Darren Johnson, Las Vegas Clark County Library District gallery services coordinator, said it was nice to secure a high-caliber artist.
“There were a few people I had in mind (for the space), and Beckmann was certainly near the top,” he said.
Johnson said he was particularly attracted to the Venitas series, depictions of Las Vegas’s skyline juxtaposed with depictions of ancient times in the foreground.
Beckmann prefers large-scale paintings. One of his notable series is titled “The Body of a House,” an eight-piece before-and-after depiction of nuclear testing at the Nevada Test Site. That sequence has been shown in 20 museums around the U.S. as well as in St. Petersburg, Russia. It’s housed at the Nevada Museum of Art, but some of the paintings from that series are at The Studio for this exhibit.
Janie Sherwood was there to see the display. The Desert Pines teacher said Beckmann’s works take in “a large spectrum. I’m surprise at the different venues of art that he has. I had no idea.”

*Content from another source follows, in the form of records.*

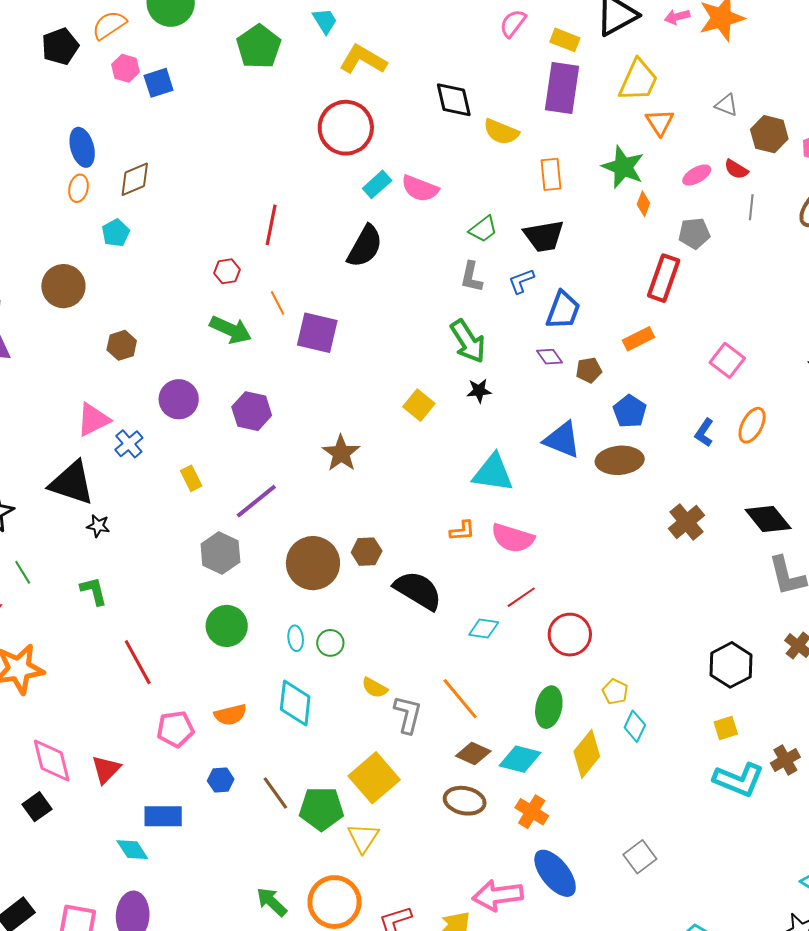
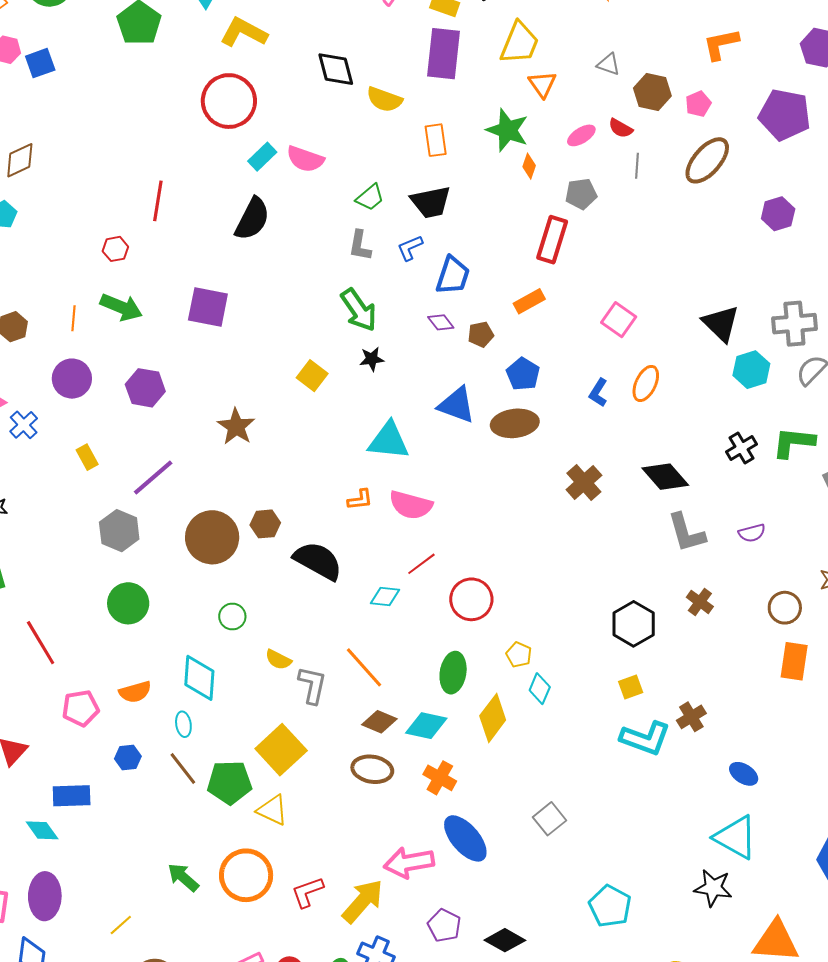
orange line: (278, 303) -> (73, 318), moved, turned 35
cyan ellipse: (296, 638) -> (183, 724), moved
yellow triangle: (363, 838) -> (272, 810), turned -36

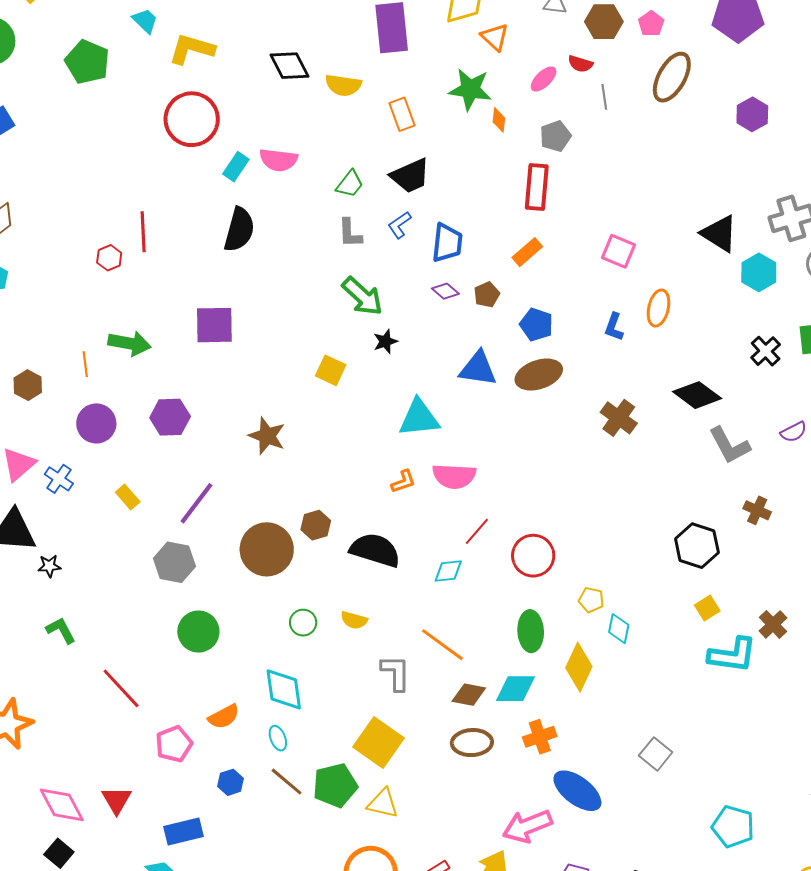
red hexagon: (115, 249) -> (109, 258), moved
yellow semicircle: (278, 660) -> (354, 620), moved
orange cross: (440, 778) -> (540, 737), turned -36

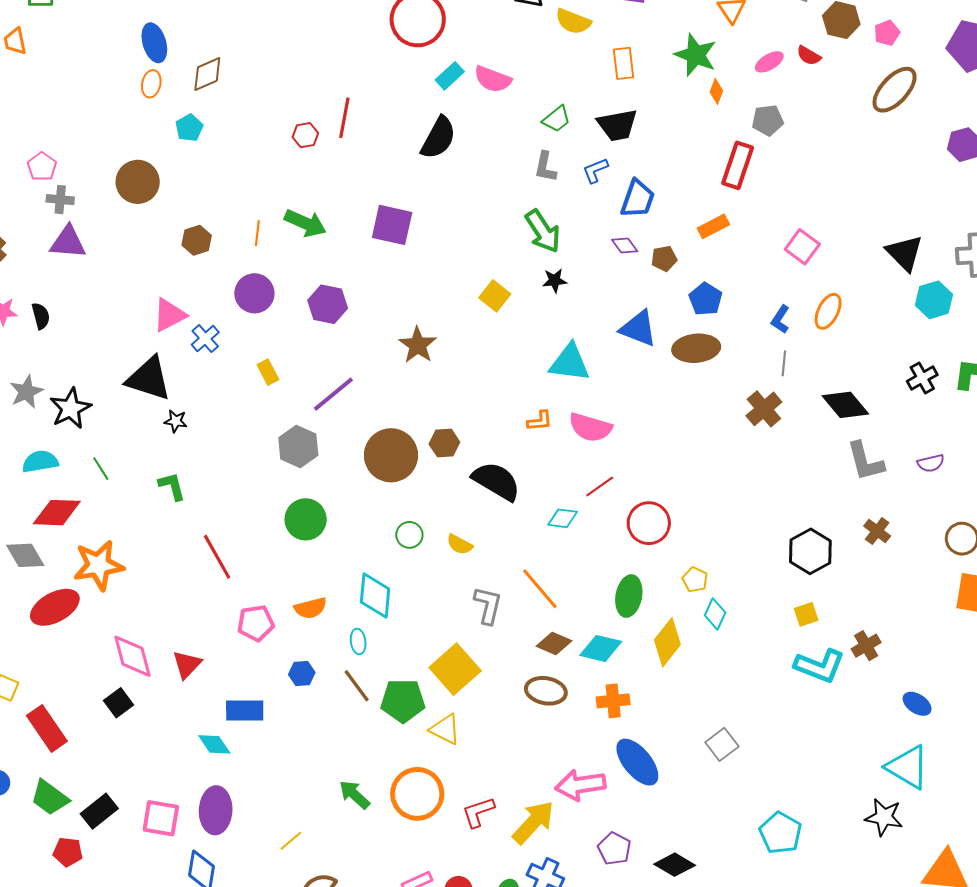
gray line: (604, 97) -> (784, 363), moved

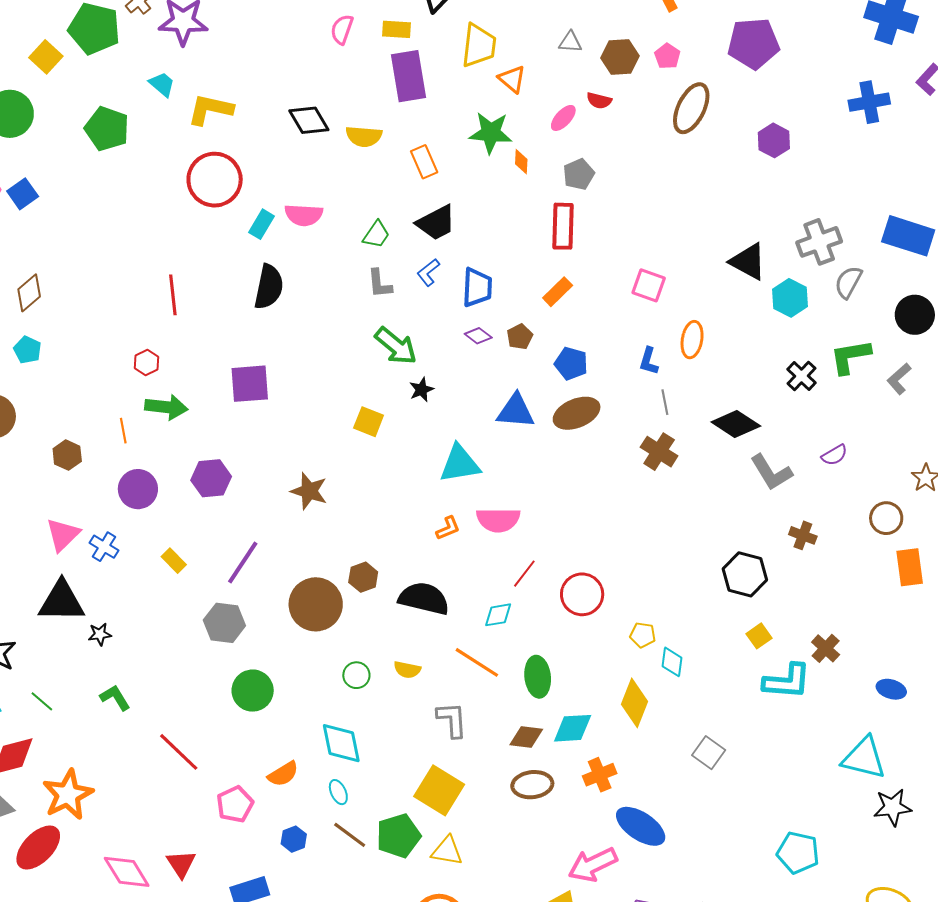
red hexagon: (305, 135) -> (147, 362), moved
orange line: (540, 589) -> (477, 662), moved
green ellipse: (629, 596) -> (538, 677), moved
gray square: (722, 744) -> (709, 753), moved
cyan triangle: (908, 767) -> (864, 758), moved

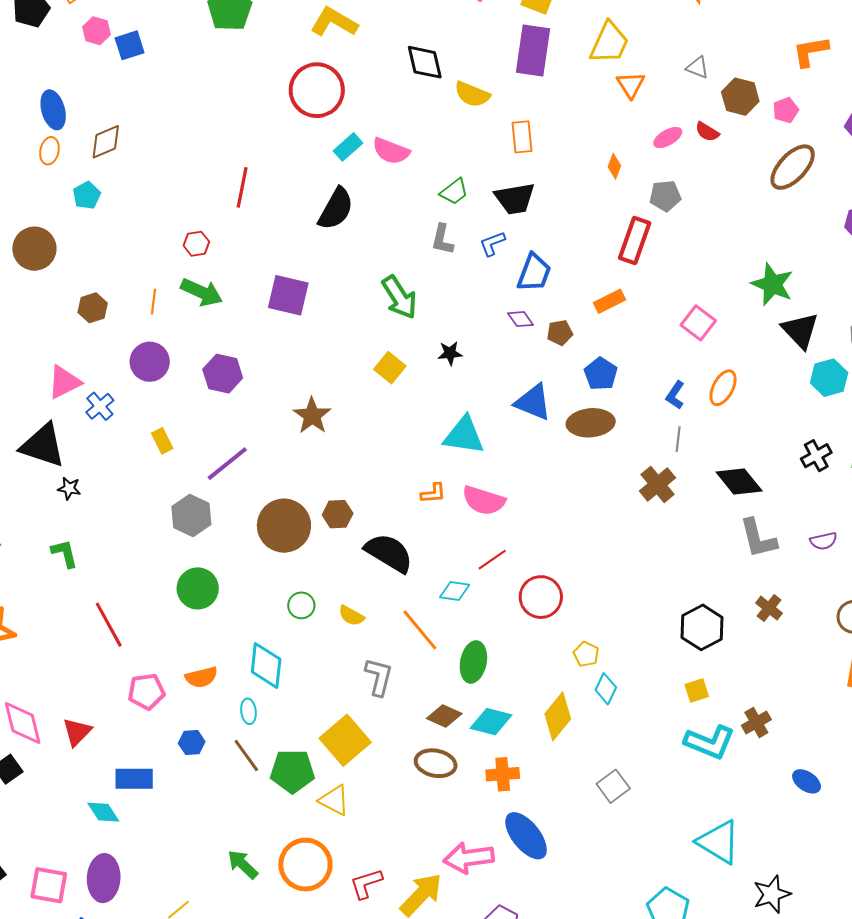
green star: (491, 133) -> (772, 284), moved
green arrow: (396, 346) -> (399, 297), moved
cyan triangle: (864, 758) -> (719, 842), moved
black star: (893, 807) -> (772, 894), turned -30

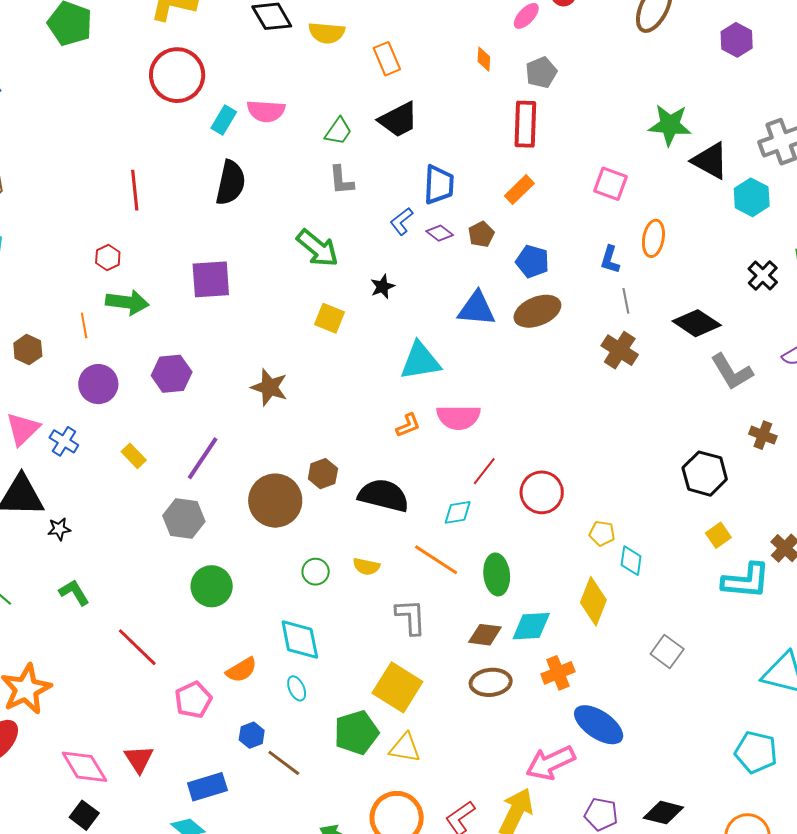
blue L-shape: (492, 244) -> (402, 221), moved
brown line: (246, 756) -> (284, 763), moved

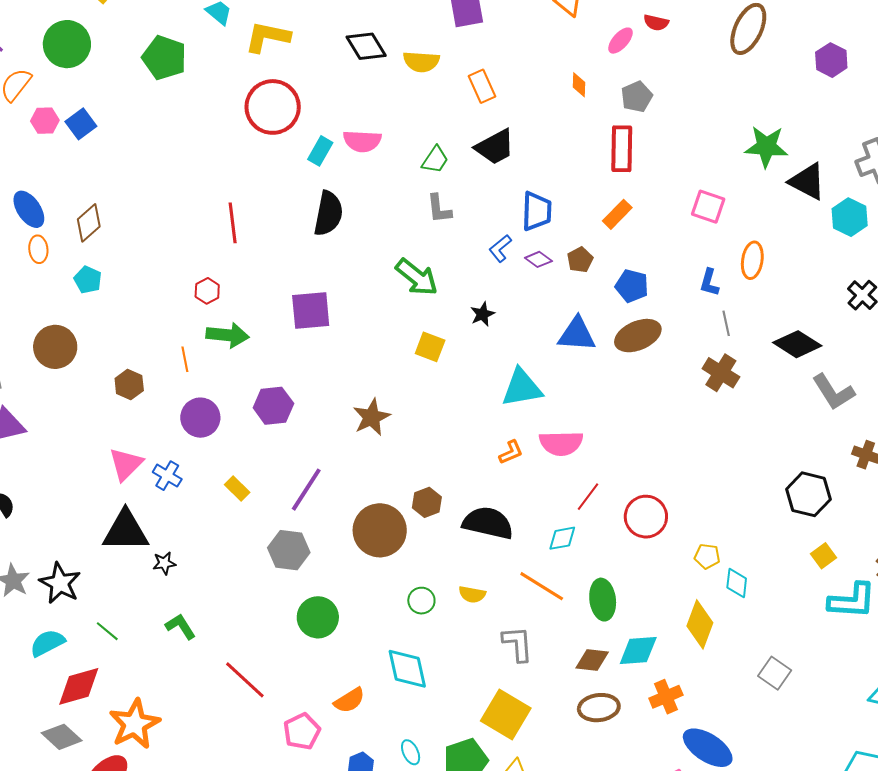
brown star: (269, 387) -> (371, 417), turned 30
cyan ellipse: (297, 688) -> (411, 752), moved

Beckmann, a native of Philadelphia, earned postgraduate degrees in art from the University of Iowa. That led to teaching at Northern Illinois University. After four years, he turned to painting full time.
“I’m a curious person,” he said. “I think. I feel. I’ve been around.”
Beckmann said he has no particular style — that he’d rather be in the culture and let his paintings comment on it.
“The patterns are an underlying reality, dealing with social issue,” he said.
One piece, on loan from the National Atomic Testing Museum in Las Vegas, is titled “Oak” and was inspired by the above-ground nuclear testing on the Marshall Islands. Done in 2010, the mixed media on canvas depicts the blast as an oak tree.
Starry Night, an acrylic on canvas dating to 2012, shows a nuclear blast creating a star shower effect with colors radiating off the atomic cloud.
Beckmann said he gets lost in his work.
“It’s never a matter of me expressing myself; it’s a matter of expanding myself,” he said. “It’s not a narcissistic activity, not putting something out there. It’s connecting with something, connecting with a process that allows me to do something original.”
On exhibit in an adjacent space are the works of Ken Kline, sign painter for the Las Vegas 51s minor-league baseball team. He works in trompe-l’œil, a technique that makes painted objects appear three-dimensional.
His works will be on display through April 9, and he drew his own appreciative crowd.
“Amazingly skilled as far as the detail work,” said Brian Sponnick, a Summerlin-area resident. “Very colorful.”
Cristina Sponnick, his wife, said it was so realistic, she could pick something off the painting.
“It’s nice to be away from social media and see this,” she said. “It’s inspiring.”
Kline is an alumnus of UNLV, where he was a fine-arts major.
“I’m an artist and I just like to paint,” he said. “When I have time, I do this, and when the season’s over, I can do it almost full time.”